For Otis, the Only Way Is Up With Russian Partners

Repairing Russia's creaky, smelly, unreliable elevators may not be high on the list of urgent problems for which the former Soviet Union needs help from the West, but it is an issue that has surely crossed the mind of every visitor to a Russian office or apartment.


Why do the floors of some elevators sink a few inches after you enter the cabin? Why can you never know which floor the elevator is at or where it will deliver you? Why do the control buttons look like they have melted in a crash landing?


In an example of a practical improvement to Russian life, a U. S. firm has teamed up with several Russian partners to free Russian elevators of such annoying problems.


Mark Proft, deputy general manager of Shcherbinka Otis Lift, one of the joint ventures, said Otis has invested $50 million in five joint ventures that are servicing 70, 000 Russian elevators. Next month, he added, Otis will launch a local elevator production line as well.


"There is a tremendous need for better elevators on the Russian market", Proft said. He explained that many Russian elevators, running on outdated technology, do not accept more than one command. Others get confused on the way up and countless more are out of service because of poor maintenance.


Proft said that Russian elevator engines often last only two years, while better maintenance could make them last anywhere from 10 to 20 years.


Otis, a subsidiary of United Technologies is the largest elevator producer in the world with 1991 sales of $4. 3 billion.


Two of Oti's ventures, Mos Otis and Rus Otis, were set up specifically for servicing elevators in Moscow and throughout the former Soviet Union, Proft said. They offer slightly more advanced technology that gives them an edge over other cheaper Russian elevator repairmen.


Otis can replace the sinking floor, which is actually the Russian way of triggering the mechanism that indicates a passenger has entered the lift Proft said that instead, Otis uses a microprocessor that does the job without the shock effect.


They can also upgrade the electronic brain of the elevator, to ensure that passengers can request more than one destination so that one command does not cancel out an earlier one.


They can fortify the elevators against vandalism, "a tremendous problem in Russian elevators" according to Proft. Metal buttons do not melt if you push a cigarette butt against them, while lamp covers keep people from using elevators as a supply for scarce light bulbs.


Proft said that Oti's main task is to keep the elevators running, particularly the outdated "machine" that pulls up the cabin.


As lack of spare parts is a major cause for breakdowns. Otis is also setting up a small factory for producing spare parts, while the Shcherbinka factory will produce machines that lift Russian elevators.
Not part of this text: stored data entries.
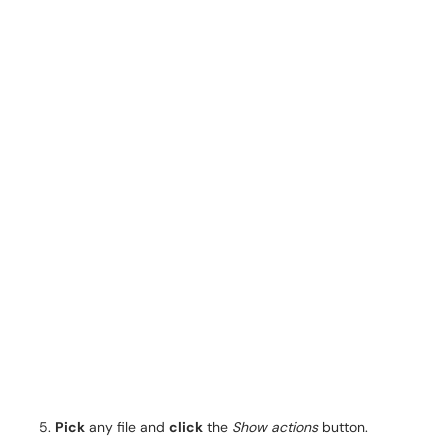
Pick
any file and
click
the
Show actions
button.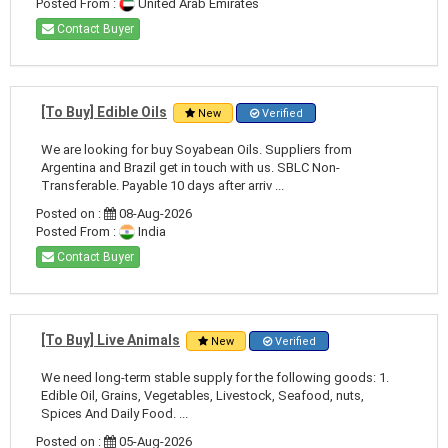
Posted From :
United Arab Emirates
Contact Buyer
[To Buy] Edible Oils
New
Verified
We are looking for buy Soyabean Oils. Suppliers from
Argentina and Brazil get in touch with us. SBLC Non-
Transferable. Payable 10 days after arriv ...
Posted on :
08-Aug-2026
Posted From :
India
Contact Buyer
[To Buy] Live Animals
New
Verified
We need long-term stable supply for the following goods: 1.
Edible Oil, Grains, Vegetables, Livestock, Seafood, nuts,
Spices And Daily Food. ...
Posted on :
05-Aug-2026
The partners of Otis in Moscow, St. Petersburg and Kiev provide electricians with years of experience in Russia's elevators. The partners also help the company find suppliers, one of the most difficult tasks for producers in Russia. Proft said that the company aimed to use only locally produced parts but that some are hard to find, others are low quality and a few, mostly electronic parts, are cheaper to import.


Oti's Russian partners also help the company to market its services to owners of office and apartment buildings, often city governments or new owners of privatized office and apartment buildings.


For those with a bigger budget, the Otis ventures offer to install new ones. A St. Petersburg venture will produce the first elevator in September, and the Otis joint ventures should produce 2, 000 elevators in 1994, Proft said.


But demand for elevators has fallen in recent years, and even the locally produced Otis elevators cost twice as much as local ones, Proft said. "It's challenging", Proft said of the task of selling the joint ventures production.


But he sees a growing market among constructors and renovators of private office and apartment buildings. Western hotels which now import Western Otis models might want to use the cheaper Russian model for staff elevators, he said.


Some of the Russian partners still produce their own elevators, but they will now offer clients the option of ordering the Otis elevators as well, Proft said. This way, Otis is building a market it would never be able to set up by merely importing elevators.